__Directions__. Go through the data below and return each line where the string "Bistå" occurs.

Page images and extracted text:
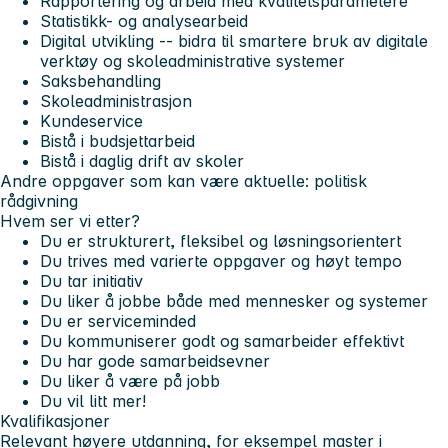
Rapportering og arbeid med kvalitetsparametere
Statistikk- og analysearbeid
Digital utvikling -- bidra til smartere bruk av digitale
verktøy og skoleadministrative systemer
Saksbehandling
Skoleadministrasjon
Kundeservice
Bistå i budsjettarbeid
Bistå i daglig drift av skoler
Andre oppgaver som kan være aktuelle: politisk
rådgivning
Hvem ser vi etter?
Du er strukturert, fleksibel og løsningsorientert
Du trives med varierte oppgaver og høyt tempo
Du tar initiativ
Du liker å jobbe både med mennesker og systemer
Du er serviceminded
Du kommuniserer godt og samarbeider effektivt
Du har gode samarbeidsevner
Du liker å være på jobb
Du vil litt mer!
Kvalifikasjoner
Relevant høyere utdanning, for eksempel master i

__Solution__.
Bistå i budsjettarbeid
Bistå i daglig drift av skoler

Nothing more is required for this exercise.